Les 27 pays membres de l’Union Européenne, réunis jeudi 13 mars à Bruxelles, ont accepté le projet de Nicolas Sarkozy de créer une Union pour la Méditerranée après que la présidence française ait revu à la baisse ses ambitions. Cette Union prévoit de faire coopérer ensemble l’Union Européenne et les gouvernements du sud de la Méditerranée, dont Israël et l’Autorité palestinienne. Reste à définir un contenu concret à ce projet et à donner à chacun des gages de contrôle.
Lancé en 1995 sous l’appellation « processus de Barcelone », l’idée d’une coopération entre Union Européenne et sud de la Méditerranée avait été reprise par Nicolas Sarkozy, qui en a fait un thème diplomatique majeur de son quinquennat. Le président français l’avait baptisé « Union Méditerranéenne ». Mais ce à quoi ont adhéré hier, jeudi 13 mars, les 27 de l’UE n’est pas à une « Union Méditerranéenne » mais à une « Union pour la Méditerranée » (UPM) – et non UMP… Cette différence sémantique reflète les craintes de l’UE de se voir dissocier d’un projet qui initialement n’était que méditerranéen.

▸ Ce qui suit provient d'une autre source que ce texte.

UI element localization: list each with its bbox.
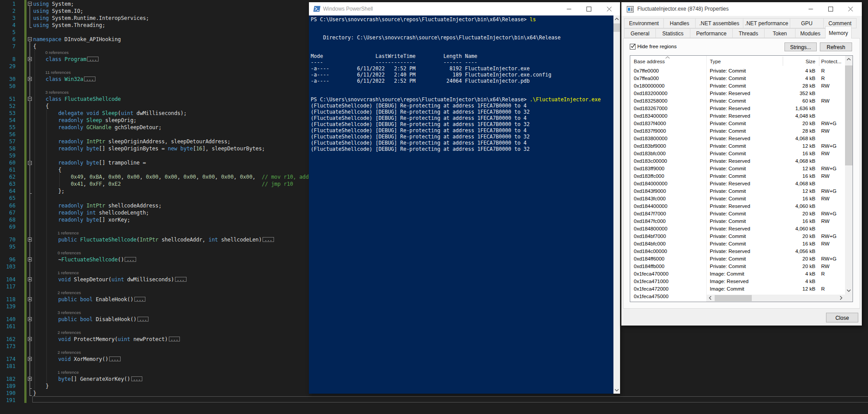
table-row[interactable]: 0xd1843fc000Private: Commit16 kBRW [630, 195, 845, 203]
fold-collapse-icon[interactable] [28, 2, 32, 6]
table-row[interactable]: 0xd184800000Private: Reserved4,060 kB [630, 225, 845, 233]
close-dialog-button[interactable]: Close [826, 313, 858, 322]
refresh-button[interactable]: Refresh [820, 42, 852, 51]
table-row[interactable]: 0xd183c00000Private: Reserved4,068 kB [630, 157, 845, 165]
tab--net-assemblies[interactable]: .NET assemblies [695, 18, 743, 28]
column-header-size[interactable]: Size [780, 56, 815, 67]
tab-statistics[interactable]: Statistics [655, 28, 690, 38]
table-row[interactable]: 0xd1847f7000Private: Commit20 kBRW+G [630, 210, 845, 218]
table-row[interactable]: 0x7ffea000Private: Commit4 kBR [630, 75, 845, 82]
collapsed-region-box[interactable]: ... [131, 376, 143, 381]
fold-expand-icon[interactable] [28, 377, 32, 381]
scrollbar-thumb[interactable] [715, 295, 752, 301]
collapsed-region-box[interactable]: ... [84, 77, 95, 81]
close-button[interactable] [841, 2, 860, 15]
table-vertical-scrollbar[interactable] [845, 56, 853, 302]
properties-titlebar[interactable]: FluctuateInjector.exe (8748) Properties [621, 2, 862, 16]
table-row[interactable]: 0xd183ff9000Private: Commit12 kBRW+G [630, 165, 845, 172]
codelens-references[interactable]: 1 reference [57, 370, 79, 376]
tab-environment[interactable]: Environment [624, 18, 664, 28]
scroll-up-arrow-icon[interactable] [845, 56, 853, 63]
maximize-button[interactable] [579, 2, 599, 15]
codelens-references[interactable]: 2 references [57, 290, 81, 296]
column-header-type[interactable]: Type [710, 56, 778, 67]
fold-expand-icon[interactable] [28, 277, 32, 281]
codelens-references[interactable]: 1 reference [57, 230, 79, 236]
codelens-references[interactable]: 11 references [46, 70, 71, 76]
fold-expand-icon[interactable] [28, 357, 32, 361]
fold-expand-icon[interactable] [28, 57, 32, 61]
collapsed-region-box[interactable]: ... [125, 257, 136, 262]
tab-performance[interactable]: Performance [690, 28, 733, 38]
tab-handles[interactable]: Handles [663, 18, 696, 28]
table-row[interactable]: 0xd184400000Private: Reserved4,060 kB [630, 203, 845, 210]
table-row[interactable]: 0x7ffe0000Private: Commit4 kBR [630, 67, 845, 75]
table-row[interactable]: 0xd183267000Private: Reserved1,636 kB [630, 105, 845, 112]
tab--net-performance[interactable]: .NET performance [743, 18, 790, 28]
table-row[interactable]: 0xd183800000Private: Reserved4,068 kB [630, 135, 845, 142]
hide-free-regions-label[interactable]: Hide free regions [637, 42, 677, 51]
fold-expand-icon[interactable] [28, 77, 32, 81]
table-row[interactable]: 0xd184bf7000Private: Commit20 kBRW+G [630, 233, 845, 240]
table-row[interactable]: 0x180000000Private: Commit28 kBRW [630, 82, 845, 90]
console-output[interactable]: PS C:\Users\snovvcrash\source\repos\Fluc… [309, 15, 613, 394]
tab-memory[interactable]: Memory [825, 26, 852, 38]
fold-expand-icon[interactable] [28, 337, 32, 341]
scroll-right-arrow-icon[interactable] [838, 295, 844, 303]
collapsed-region-box[interactable]: ... [87, 57, 99, 61]
table-row[interactable]: 0x1feca470000Image: Commit4 kBR [630, 270, 845, 278]
table-row[interactable]: 0xd183200000Private: Reserved352 kB [630, 90, 845, 97]
codelens-references[interactable]: 3 references [57, 310, 81, 316]
table-row[interactable]: 0xd1843f9000Private: Commit12 kBRW+G [630, 188, 845, 195]
tab-modules[interactable]: Modules [795, 28, 826, 38]
table-row[interactable]: 0x1feca472000Image: Commit12 kBR [630, 285, 845, 293]
fold-collapse-icon[interactable] [28, 97, 32, 101]
hide-free-regions-checkbox[interactable] [630, 44, 636, 50]
codelens-references[interactable]: 2 references [57, 330, 81, 336]
table-horizontal-scrollbar[interactable] [706, 295, 845, 302]
collapsed-region-box[interactable]: ... [263, 237, 274, 242]
fold-expand-icon[interactable] [28, 238, 32, 242]
table-row[interactable]: 0xd183bf9000Private: Commit12 kBRW+G [630, 142, 845, 150]
scrollbar-thumb[interactable] [845, 65, 853, 165]
fold-collapse-icon[interactable] [28, 37, 32, 41]
scroll-down-arrow-icon[interactable] [845, 287, 853, 294]
maximize-button[interactable] [821, 2, 841, 15]
column-header-protect-[interactable]: Protect... [821, 56, 845, 67]
table-row[interactable]: 0xd183258000Private: Commit60 kBRW [630, 97, 845, 105]
codelens-references[interactable]: 3 references [46, 90, 69, 96]
tab-token[interactable]: Token [764, 28, 796, 38]
minimize-button[interactable] [801, 2, 821, 15]
scroll-down-arrow-icon[interactable] [613, 386, 620, 394]
fold-collapse-icon[interactable] [28, 161, 32, 165]
close-button[interactable] [599, 2, 619, 15]
fold-expand-icon[interactable] [28, 297, 32, 301]
fold-expand-icon[interactable] [28, 257, 32, 261]
fold-expand-icon[interactable] [28, 317, 32, 321]
console-scrollbar[interactable] [613, 15, 620, 394]
codelens-references[interactable]: 1 reference [57, 270, 79, 276]
table-row[interactable]: 0xd184ffb000Private: Commit20 kBRW [630, 263, 845, 270]
table-row[interactable]: 0xd1847fc000Private: Commit16 kBRW [630, 218, 845, 225]
table-row[interactable]: 0x1feca471000Image: Reserved4 kB [630, 278, 845, 285]
table-row[interactable]: 0xd183ffc000Private: Commit16 kBRW [630, 172, 845, 180]
tab-gpu[interactable]: GPU [790, 18, 824, 28]
scroll-left-arrow-icon[interactable] [707, 295, 714, 303]
collapsed-region-box[interactable]: ... [134, 297, 146, 302]
collapsed-region-box[interactable]: ... [109, 356, 121, 361]
table-row[interactable]: 0xd183bfc000Private: Commit16 kBRW [630, 150, 845, 157]
collapsed-region-box[interactable]: ... [137, 317, 149, 322]
table-row[interactable]: 0xd184ff6000Private: Commit20 kBRW+G [630, 255, 845, 263]
scrollbar-thumb[interactable] [613, 23, 620, 32]
minimize-button[interactable] [559, 2, 579, 15]
table-row[interactable]: 0xd184000000Private: Reserved4,068 kB [630, 180, 845, 188]
codelens-references[interactable]: 0 references [46, 50, 69, 56]
table-row[interactable]: 0xd1837f4000Private: Commit20 kBRW+G [630, 120, 845, 127]
tab-threads[interactable]: Threads [732, 28, 765, 38]
strings-button[interactable]: Strings... [784, 42, 817, 51]
collapsed-region-box[interactable]: ... [175, 277, 187, 282]
tab-general[interactable]: General [624, 28, 656, 38]
table-row[interactable]: 0xd1837f9000Private: Commit28 kBRW [630, 127, 845, 135]
powershell-titlebar[interactable]: Windows PowerShell [309, 2, 620, 15]
codelens-references[interactable]: 0 references [57, 250, 81, 256]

Et voir se créer une entité détacher de Bruxelles. L’Allemagne la première avait demandé à Sarkozy de revoir sa copie, qui dans sa première mouture n’incluait pas les pays européens non riverains de la Méditerranée. « Ce qui est important, c'est que c'est un projet européen », a souligné le chancelier autrichien Alfred Gusenbauer. « Nous ne ferons pas un barbecue pour quelques Etats membres seulement. » Le périmètre de l’UPM était initialement circoncis aux seuls états riverains, vingt-deux plus le Portugal, la Mauritanie et la Jordanie.
Aujourd’hui, se sont 39 pays qui vont travailler ensemble : les 27 de l'UE et 12 gouvernements du sud de la Méditerranée (Mauritanie, Maroc, Algérie, Tunisie, Libye, Egypte, Israël, Autorité palestinienne, Jordanie, Turquie, Liban et Syrie). « C'est un compromis, c'est incontestable, c'est difficile de faire l'Europe sans compromis, mais je ne pense pas qu'on puisse dire qu'on a renoncé à l'ambition du projet », a estimé Nicolas Sarkozy. « Je pense que le projet initial n'est pas éloigné du projet actuel ». Il a reconnu que le « malentendu » pouvait venir de « la crainte de certains partenaires qu'on crée une Union méditerranéenne concurrente de l'Union européenne ». Mais « ça n'a jamais été dans mon esprit », a-t-il assuré. « Je n'ai jamais vu l'Union de la Méditerranée comme un substitut de l'Union européenne ou comme un concurrent de l'Union européenne ». Le président français a également assuré n'avoir « jamais porté l'idée d'exclure un quelconque pays d'Europe de ce projet. »
Mais si le chef de l’état français explique que cette nouvelle « UPM » vise à corriger les défauts du processus de Barcelone qui « ne portait pas sur des projets précis », ceux d’aujourd’hui restent toujours aussi flous, ne dégageant que des axes environnementaux - dépollution de la Méditerranée, création d'un espace de sécurité, d'une politique énergétique et des échanges d'étudiants - se gardant bien d’empiéter sur le champs politique. Le premier ministre slovène, Janez Jansa, dont le pays préside actuellement l'UE n’est pas dupe des ambitions politiques de l’ « Union pour la Méditerranée » : « Les nouvelles idées que contient le projet ne visent pas à trouver une solution aux problèmes du Proche-Orient ou aux problèmes entre Israéliens et Palestiniens. Il y a d'autres instruments » pour cela, a-t-il dit. Mais déjà, des dissensions bien politiques pointent leur nez de l’autre côté de la Méditerranée, notamment sur la question de la coprésidence de L'UPM. Celle-ci sera coprésidée pour deux ans par un tandem composé d'un pays de l'Union européenne et d'un pays du sud de la Méditerranée et Israël faisant partie du processus de Barcelone depuis le début, les pays arabes n'acceptent pas l'idée que l'Etat hébreu puisse les représenter.